### REQUIRED ACTION
Your task is to print all of the data below exactly, with no pictures included.

### DATA SECTION
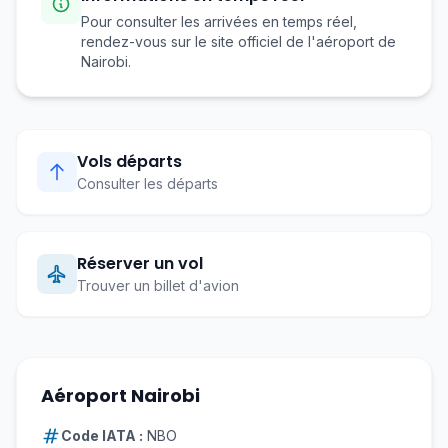
Pour consulter les arrivées en temps réel,
rendez-vous sur le site officiel de l'aéroport de
Nairobi.
Vols départs
Consulter les départs
Réserver un vol
Trouver un billet d'avion
Aéroport Nairobi
Code IATA :
NBO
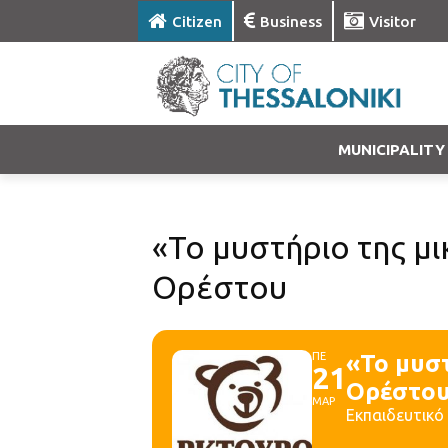
Citizen
Business
Visitor
MUNICIPALITY
«Το μυστήριο της μ
Ορέστου
ΠΕ
«Το μυσ
21
Ορέστο
ΜΑΡ
Εκπαιδευτικό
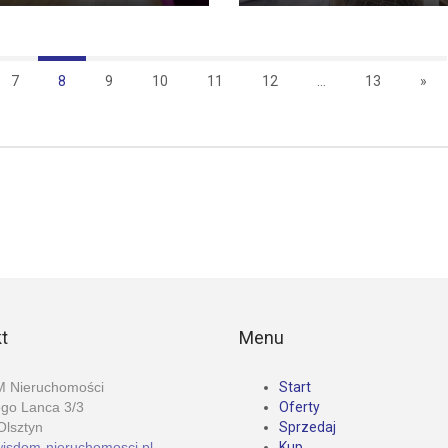
7
8
9
10
11
12
...
13
»
t
Menu
 Nieruchomości
Start
ego Lanca 3/3
Oferty
Olsztyn
Sprzedaj
isdom-nieruchomosci.pl
Kup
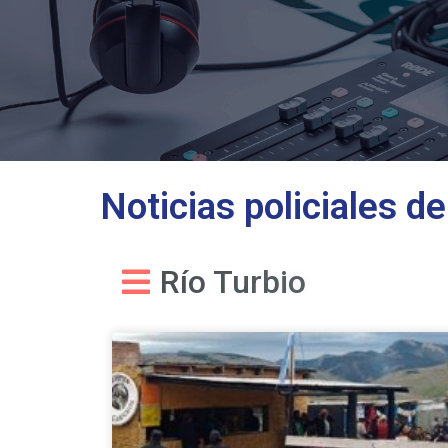
Noticias policiales 
R
í
o
T
u
r
b
i
o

### EXERCISE ANSWER
Pour consulter les arrivées en temps réel,
rendez-vous sur le site officiel de l'aéroport de
Nairobi.
Vols départs
Consulter les départs
Réserver un vol
Trouver un billet d'avion
Aéroport Nairobi
Code IATA :
NBO
Citizen
Business
Visitor
MUNICIPALITY
«Το μυστήριο της μ
Ορέστου
ΠΕ
«Το μυσ
21
Ορέστο
ΜΑΡ
Εκπαιδευτικό
7
8
9
10
11
12
...
13
»
t
Menu
 Nieruchomości
Start
ego Lanca 3/3
Oferty
Olsztyn
Sprzedaj
isdom-nieruchomosci.pl
Kup
Noticias policiales 
R
í
o
T
u
r
b
i
o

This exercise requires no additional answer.